* **What needs to be done**: The lines needed are those below that contain the word "Lorem"; copy each one.

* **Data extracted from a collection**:
======

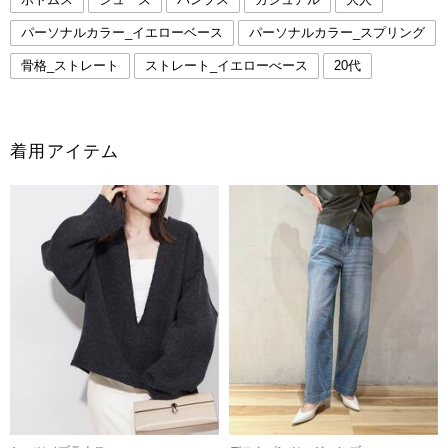
パーソナルカラー_イエローベース
パーソナルカラー_スプリング
骨格_ストレート
ストレート_イエローべース
20代
着用アイテム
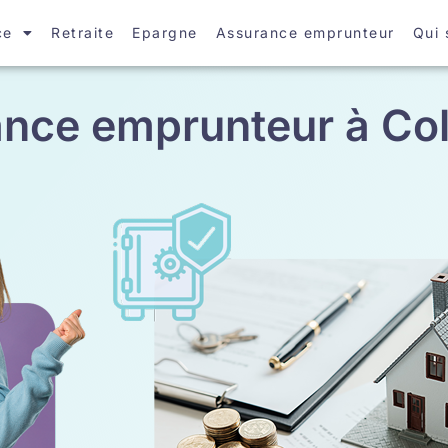
ce
Retraite
Epargne
Assurance emprunteur
Qui
nce emprunteur à C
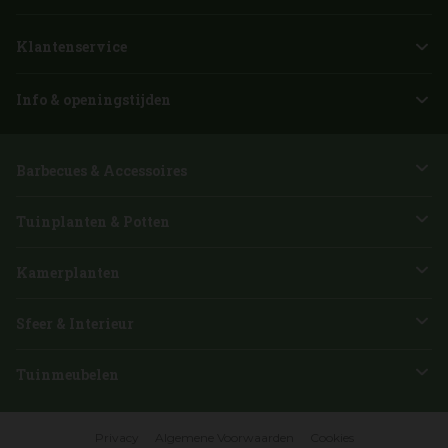
Klantenservice
Info & openingstijden
Barbecues & Accessoires
Tuinplanten & Potten
Kamerplanten
Sfeer & Interieur
Tuinmeubelen
Privacy
Algemene Voorwaarden
Cookies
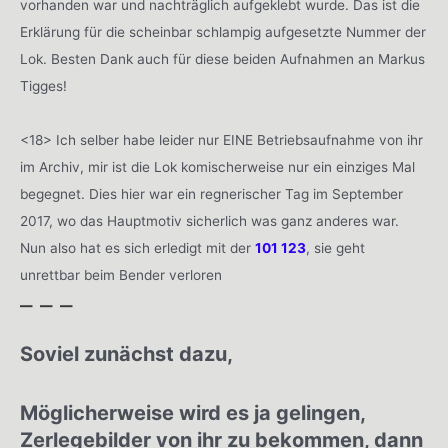
vorhanden war und nachträglich aufgeklebt wurde. Das ist die
Erklärung für die scheinbar schlampig aufgesetzte Nummer der
Lok. Besten Dank auch für diese beiden Aufnahmen an Markus
Tigges!
<18> Ich selber habe leider nur EINE Betriebsaufnahme von ihr
im Archiv, mir ist die Lok komischerweise nur ein einziges Mal
begegnet. Dies hier war ein regnerischer Tag im September
2017, wo das Hauptmotiv sicherlich was ganz anderes war.
Nun also hat es sich erledigt mit der
101 123
, sie geht
unrettbar beim Bender verloren
– – –
Soviel zunächst dazu,
Möglicherweise wird es ja gelingen,
Zerlegebilder von ihr zu bekommen, dann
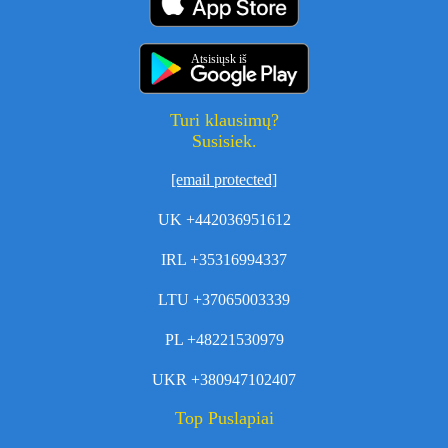
Atsisiųsk iš
Turi klausimų?
Susisiek.
[email protected]
UK +442036951612
IRL +35316994337
LTU +37065003339
PL +48221530979
UKR +380947102407
Top Puslapiai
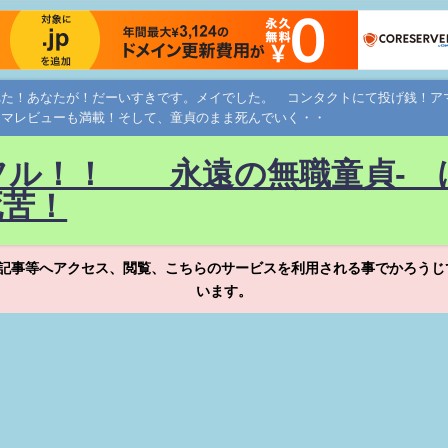
れた！あなたが！だーいすきです。メイでした。 コンタクトにて投げ銭！
ネマレビューも満載！そして、童貞のまま死んでいく・・
フル！！ 永遠の無職童貞- 
死苦！
記事等へアクセス、閲覧、こちらのサービスを利用される事でかろうじ
います。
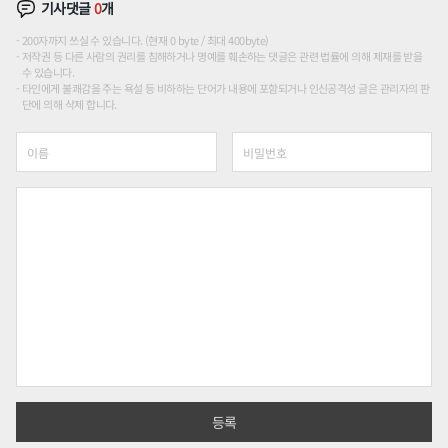
기사댓글
0
개
200자까지 쓰실 수 있습니다. (현재 0 byte / 최대 400byte)
저작권 등 다른 사람의 권리를 침해하거나 명예를 훼손하는 댓글은 관련 법률에 의해 제재를 받을
수 있습니다.
타인에게 불쾌감을 주는 욕설 등 비하하는 단어가 내용에 포함되거나 인신공격성 글은 관리자의 판
단에 의해 삭제 합니다.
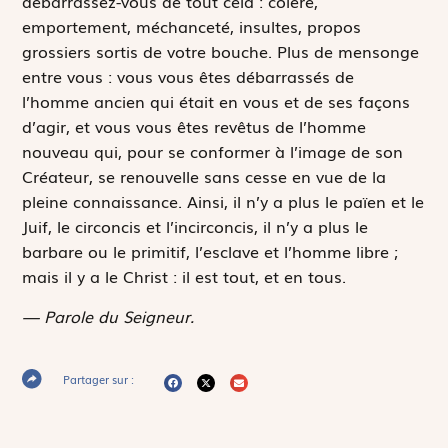
débarrassez-vous de tout cela : colère,
emportement, méchanceté, insultes, propos
grossiers sortis de votre bouche. Plus de mensonge
entre vous : vous vous êtes débarrassés de
l’homme ancien qui était en vous et de ses façons
d’agir, et vous vous êtes revêtus de l’homme
nouveau qui, pour se conformer à l’image de son
Créateur, se renouvelle sans cesse en vue de la
pleine connaissance. Ainsi, il n’y a plus le païen et le
Juif, le circoncis et l’incirconcis, il n’y a plus le
barbare ou le primitif, l’esclave et l’homme libre ;
mais il y a le Christ : il est tout, et en tous.
— Parole du Seigneur.
Partager sur :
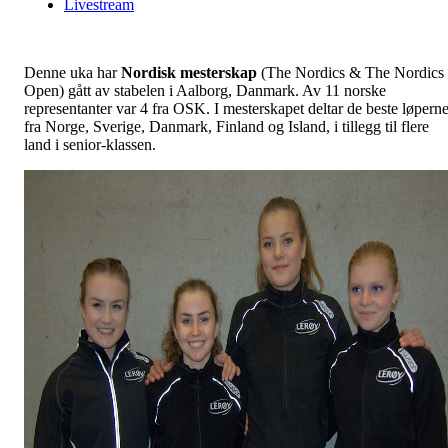
Livestream
Denne uka har
Nordisk mesterskap
(The Nordics & The Nordics
Open) gått av stabelen i Aalborg, Danmark. Av 11 norske
representanter var 4 fra OSK. I mesterskapet deltar de beste løpern
fra Norge, Sverige, Danmark, Finland og Island, i tillegg til flere
land i senior-klassen.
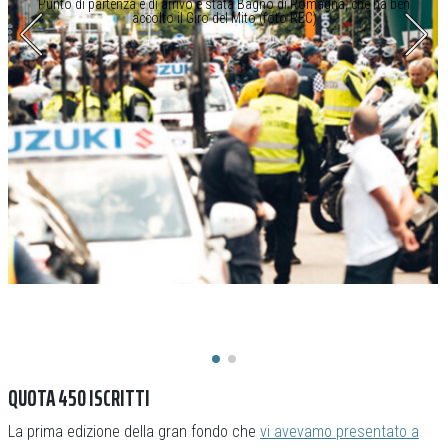
Punto di partenza e di arrivo è stata Bagno di Romagna, che ha ben
accolto il Giro del Mito (foto REC)
QUOTA 450 ISCRITTI
La prima edizione della gran fondo che
vi avevamo presentato a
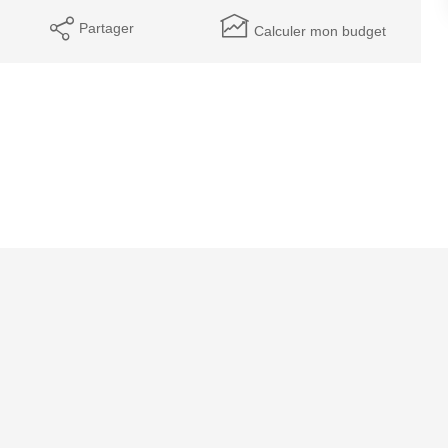
Partager
Calculer mon budget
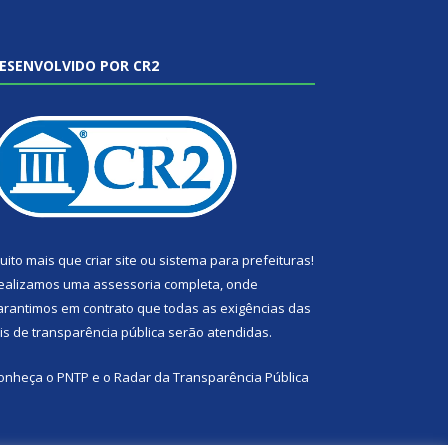
ESENVOLVIDO POR CR2
uito mais que
criar site
ou
sistema para prefeituras
!
ealizamos uma
assessoria
completa, onde
arantimos em contrato que todas as exigências das
eis de transparência pública
serão atendidas.
onheça o
PNTP
e o
Radar da Transparência Pública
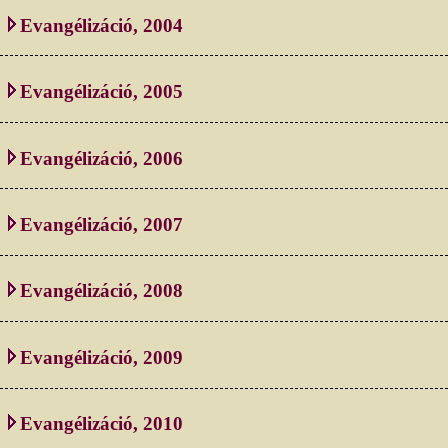
Evangélizáció, 2004
Evangélizáció, 2005
Evangélizáció, 2006
Evangélizáció, 2007
Evangélizáció, 2008
Evangélizáció, 2009
Evangélizáció, 2010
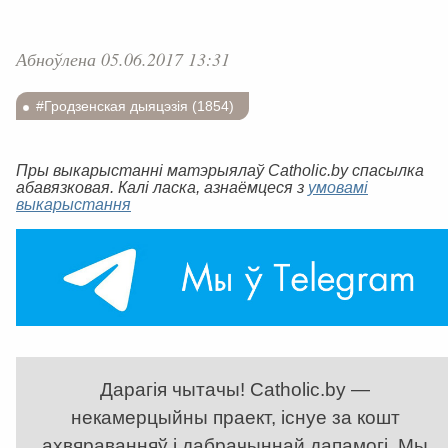
Абноўлена 05.06.2017 13:31
#Гродзенская дыяцэзія (1854)
Пры выкарыстанні матэрыялаў Catholic.by спасылка
абавязковая. Калі ласка, азнаёмцеся з
умовамі
выкарыстання
Дарагія чытачы! Catholic.by —
некамерцыйны праект, існуе за кошт
ахвяраванняў і дабрачыннай дапамогі. Мы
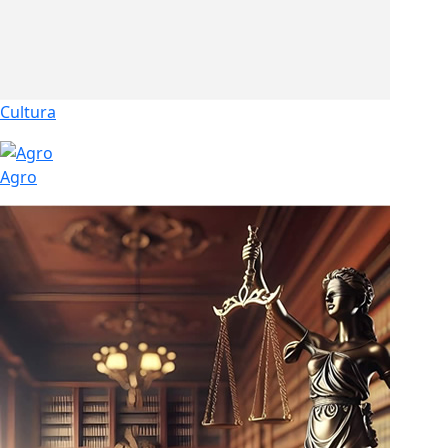
Cultura
Agro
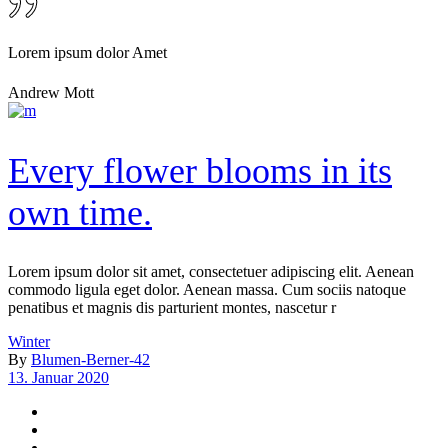
Lorem ipsum dolor Amet
Andrew Mott
Every flower blooms in its
own time.
Lorem ipsum dolor sit amet, consectetuer adipiscing elit. Aenean
commodo ligula eget dolor. Aenean massa. Cum sociis natoque
penatibus et magnis dis parturient montes, nascetur r
Winter
By
Blumen-Berner-42
13. Januar 2020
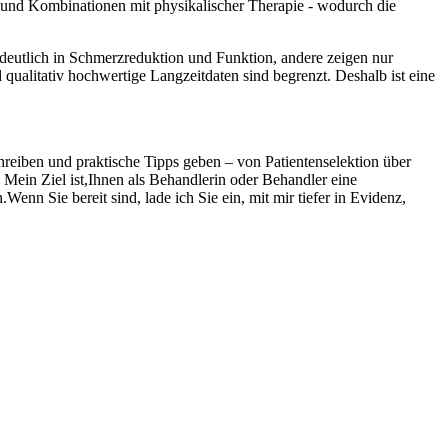
 und Kombinationen mit⁣ physikalischer Therapie -⁣ wodurch⁢ die
en deutlich in Schmerzreduktion und Funktion, andere zeigen nur
d qualitativ hochwertige Langzeitdaten sind‌ begrenzt. Deshalb‌ ist eine
reiben⁣ und praktische Tipps geben – von Patientenselektion über
ein ​Ziel ist,Ihnen als Behandlerin​ oder ​Behandler eine
enn Sie bereit sind, lade ich Sie⁤ ein, mit mir tiefer⁤ in Evidenz,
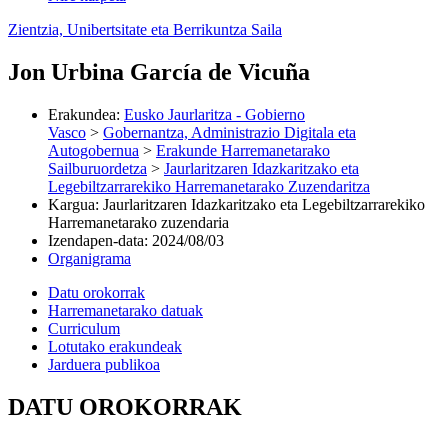
Zientzia, Unibertsitate eta Berrikuntza Saila
Jon Urbina García de Vicuña
Erakundea
:
Eusko Jaurlaritza - Gobierno
Vasco
>
Gobernantza, Administrazio Digitala eta
Autogobernua
>
Erakunde Harremanetarako
Sailburuordetza
>
Jaurlaritzaren Idazkaritzako eta
Legebiltzarrarekiko Harremanetarako Zuzendaritza
Kargua
:
Jaurlaritzaren Idazkaritzako eta Legebiltzarrarekiko
Harremanetarako zuzendaria
Izendapen-data
:
2024/08/03
Organigrama
Datu orokorrak
Harremanetarako datuak
Curriculum
Lotutako erakundeak
Jarduera publikoa
DATU OROKORRAK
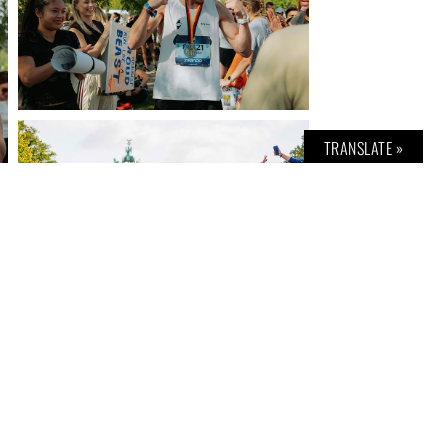
TRANSLATE »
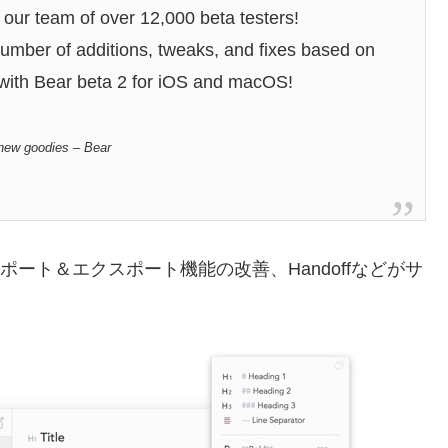
our team of over 12,000 beta testers!
umber of additions, tweaks, and fixes based on
 with Bear beta 2 for iOS and macOS!
f new goodies – Bear
やインポート＆エクスポート機能の改善、Handoffなどがサ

======

* **Exercise answer**:
Lorem ipsum dolor Amet
Lorem ipsum dolor sit amet, consectetuer adipiscing elit. Aenean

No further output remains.